## [TRY IT]
Verbatim copy without images: return all of the data as it stands.
--- MATERIAL PROVIDED Enclosed Below ---
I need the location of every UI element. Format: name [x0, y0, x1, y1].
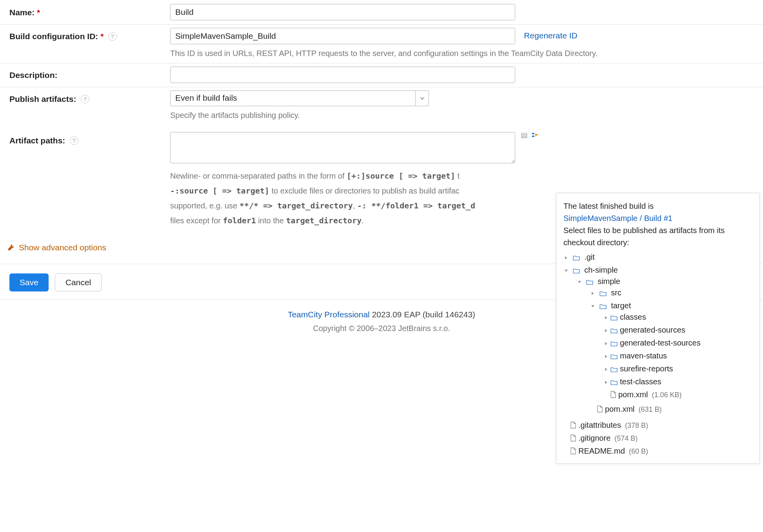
build-id-help: This ID is used in URLs, REST API, HTTP …: [170, 47, 747, 59]
required-marker: *: [100, 32, 104, 41]
folder-icon: [573, 266, 580, 275]
show-advanced-options-link[interactable]: Show advanced options: [7, 243, 106, 252]
label-build-id: Build configuration ID: * ?: [9, 28, 170, 43]
version-text: 2023.09 EAP (build 146243): [370, 310, 475, 319]
folder-icon: [610, 313, 618, 322]
svg-rect-2: [521, 137, 527, 138]
publish-artifacts-help: Specify the artifacts publishing policy.: [170, 109, 747, 121]
regenerate-id-link[interactable]: Regenerate ID: [524, 28, 578, 40]
caret-right-icon: [604, 329, 608, 333]
product-link[interactable]: TeamCity Professional: [288, 310, 370, 319]
label-description: Description:: [9, 67, 170, 81]
tree-folder-ch-simple[interactable]: ch-simple simple src: [563, 264, 752, 337]
help-icon[interactable]: ?: [70, 136, 78, 145]
folder-icon: [600, 289, 607, 298]
row-publish-artifacts: Publish artifacts: ? Even if build fails…: [0, 87, 763, 125]
popup-intro: The latest finished build is SimpleMaven…: [563, 200, 752, 249]
folder-icon: [573, 253, 580, 262]
artifact-tree-popup: The latest finished build is SimpleMaven…: [556, 193, 760, 337]
svg-rect-4: [532, 136, 534, 137]
save-button[interactable]: Save: [9, 273, 49, 291]
chevron-down-icon: [420, 96, 425, 101]
label-publish-artifacts: Publish artifacts: ?: [9, 90, 170, 105]
svg-rect-5: [536, 134, 538, 136]
publish-artifacts-value: Even if build fails: [171, 91, 415, 106]
publish-artifacts-select[interactable]: Even if build fails: [170, 90, 429, 106]
label-publish-artifacts-text: Publish artifacts:: [9, 94, 76, 103]
label-artifact-paths: Artifact paths: ?: [9, 132, 170, 147]
cancel-button[interactable]: Cancel: [55, 273, 102, 291]
help-icon[interactable]: ?: [108, 32, 117, 41]
tree-folder-src[interactable]: src: [590, 287, 752, 300]
row-description: Description:: [0, 63, 763, 87]
expand-textarea-icon[interactable]: [521, 134, 529, 140]
build-id-input[interactable]: [170, 28, 515, 44]
required-marker: *: [37, 8, 40, 17]
svg-rect-1: [521, 135, 527, 136]
folder-icon: [586, 278, 593, 287]
caret-down-icon: [591, 304, 595, 308]
advanced-text: Show advanced options: [19, 243, 106, 252]
tree-folder-git[interactable]: .git: [563, 251, 752, 264]
label-build-id-text: Build configuration ID:: [9, 32, 98, 41]
caret-right-icon: [564, 256, 568, 260]
dropdown-toggle[interactable]: [415, 91, 429, 106]
artifact-paths-help: Newline- or comma-separated paths in the…: [170, 168, 554, 228]
wrench-icon: [7, 244, 15, 252]
folder-icon: [600, 302, 607, 311]
row-build-id: Build configuration ID: * ? Regenerate I…: [0, 25, 763, 63]
caret-right-icon: [591, 291, 595, 295]
tree-folder-target[interactable]: target classes generated-sources generat…: [590, 300, 752, 337]
latest-build-link[interactable]: SimpleMavenSample / Build #1: [563, 214, 672, 223]
caret-down-icon: [578, 280, 581, 284]
caret-right-icon: [604, 316, 608, 320]
row-name: Name: *: [0, 1, 763, 25]
tree-picker-icon[interactable]: [532, 134, 539, 140]
caret-down-icon: [564, 269, 568, 273]
name-input[interactable]: [170, 4, 515, 20]
tree-folder-classes[interactable]: classes: [603, 311, 752, 324]
label-name-text: Name:: [9, 8, 35, 17]
svg-rect-3: [532, 133, 534, 134]
tree-folder-simple[interactable]: simple src target classes: [577, 275, 752, 337]
label-name: Name: *: [9, 4, 170, 19]
file-tree: .git ch-simple simple src: [563, 251, 752, 337]
help-icon[interactable]: ?: [81, 95, 89, 103]
label-artifact-paths-text: Artifact paths:: [9, 136, 65, 145]
folder-icon: [610, 326, 618, 335]
artifact-paths-textarea[interactable]: [170, 132, 515, 163]
description-input[interactable]: [170, 67, 515, 83]
svg-rect-0: [521, 133, 527, 134]
tree-folder-generated-sources[interactable]: generated-sources: [603, 324, 752, 337]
--- End of Enclosed MATERIAL PROVIDED ---
## [RESPONSE TO THIS EXERCISE]
I need the location of every UI element. Format: name [x0, y0, x1, y1].
build-id-help: This ID is used in URLs, REST API, HTTP …: [170, 47, 747, 59]
required-marker: *: [100, 32, 104, 41]
folder-icon: [573, 266, 580, 275]
show-advanced-options-link[interactable]: Show advanced options: [7, 243, 106, 252]
label-build-id: Build configuration ID: * ?: [9, 28, 170, 43]
version-text: 2023.09 EAP (build 146243): [370, 310, 475, 319]
folder-icon: [610, 313, 618, 322]
svg-rect-2: [521, 137, 527, 138]
publish-artifacts-help: Specify the artifacts publishing policy.: [170, 109, 747, 121]
regenerate-id-link[interactable]: Regenerate ID: [524, 28, 578, 40]
caret-right-icon: [604, 329, 608, 333]
product-link[interactable]: TeamCity Professional: [288, 310, 370, 319]
label-description: Description:: [9, 67, 170, 81]
tree-folder-ch-simple[interactable]: ch-simple simple src: [563, 264, 752, 337]
help-icon[interactable]: ?: [70, 136, 78, 145]
folder-icon: [600, 289, 607, 298]
row-publish-artifacts: Publish artifacts: ? Even if build fails…: [0, 87, 763, 125]
popup-intro: The latest finished build is SimpleMaven…: [563, 200, 752, 249]
folder-icon: [573, 253, 580, 262]
artifact-tree-popup: The latest finished build is SimpleMaven…: [556, 193, 760, 337]
svg-rect-4: [532, 136, 534, 137]
save-button[interactable]: Save: [9, 273, 49, 291]
chevron-down-icon: [420, 96, 425, 101]
label-publish-artifacts: Publish artifacts: ?: [9, 90, 170, 105]
svg-rect-5: [536, 134, 538, 136]
publish-artifacts-value: Even if build fails: [171, 91, 415, 106]
publish-artifacts-select[interactable]: Even if build fails: [170, 90, 429, 106]
label-publish-artifacts-text: Publish artifacts:: [9, 94, 76, 103]
label-artifact-paths: Artifact paths: ?: [9, 132, 170, 147]
cancel-button[interactable]: Cancel: [55, 273, 102, 291]
help-icon[interactable]: ?: [108, 32, 117, 41]
tree-folder-src[interactable]: src: [590, 287, 752, 300]
row-description: Description:: [0, 63, 763, 87]
expand-textarea-icon[interactable]: [521, 134, 529, 140]
build-id-input[interactable]: [170, 28, 515, 44]
required-marker: *: [37, 8, 40, 17]
svg-rect-1: [521, 135, 527, 136]
folder-icon: [586, 278, 593, 287]
caret-down-icon: [591, 304, 595, 308]
advanced-text: Show advanced options: [19, 243, 106, 252]
tree-folder-git[interactable]: .git: [563, 251, 752, 264]
label-build-id-text: Build configuration ID:: [9, 32, 98, 41]
caret-right-icon: [564, 256, 568, 260]
dropdown-toggle[interactable]: [415, 91, 429, 106]
artifact-paths-help: Newline- or comma-separated paths in the…: [170, 168, 554, 228]
wrench-icon: [7, 244, 15, 252]
folder-icon: [600, 302, 607, 311]
row-build-id: Build configuration ID: * ? Regenerate I…: [0, 25, 763, 63]
caret-right-icon: [591, 291, 595, 295]
tree-folder-target[interactable]: target classes generated-sources generat…: [590, 300, 752, 337]
latest-build-link[interactable]: SimpleMavenSample / Build #1: [563, 214, 672, 223]
caret-down-icon: [578, 280, 581, 284]
caret-right-icon: [604, 316, 608, 320]
row-name: Name: *: [0, 1, 763, 25]
tree-picker-icon[interactable]: [532, 134, 539, 140]
caret-down-icon: [564, 269, 568, 273]
name-input[interactable]: [170, 4, 515, 20]
tree-folder-classes[interactable]: classes: [603, 311, 752, 324]
label-name-text: Name:: [9, 8, 35, 17]
svg-rect-3: [532, 133, 534, 134]
tree-folder-simple[interactable]: simple src target classes: [577, 275, 752, 337]
label-name: Name: *: [9, 4, 170, 19]
file-tree: .git ch-simple simple src: [563, 251, 752, 337]
help-icon[interactable]: ?: [81, 95, 89, 103]
label-artifact-paths-text: Artifact paths:: [9, 136, 65, 145]
folder-icon: [610, 326, 618, 335]
artifact-paths-textarea[interactable]: [170, 132, 515, 163]
description-input[interactable]: [170, 67, 515, 83]
svg-rect-0: [521, 133, 527, 134]
tree-folder-generated-sources[interactable]: generated-sources: [603, 324, 752, 337]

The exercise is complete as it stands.